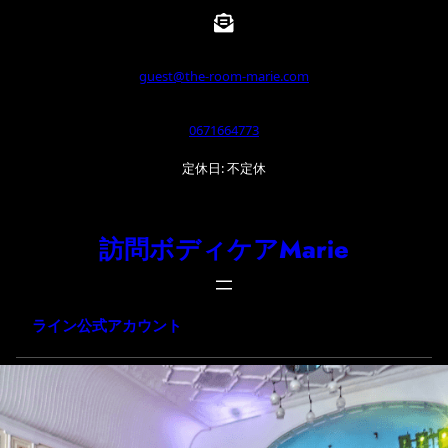
内
容
を
guest@the-room-marie.com
ス
0671664773
キ
ッ
定休日: 不定休
プ
訪問ボディケアMarie
ライン公式アカウント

——

Aim of the task: None of the pictures should be carried over when the data above is transcribed exactly.

Solution to this problem:
内
容
を
guest@the-room-marie.com
ス
0671664773
キ
ッ
定休日: 不定休
プ
訪問ボディケアMarie
ライン公式アカウント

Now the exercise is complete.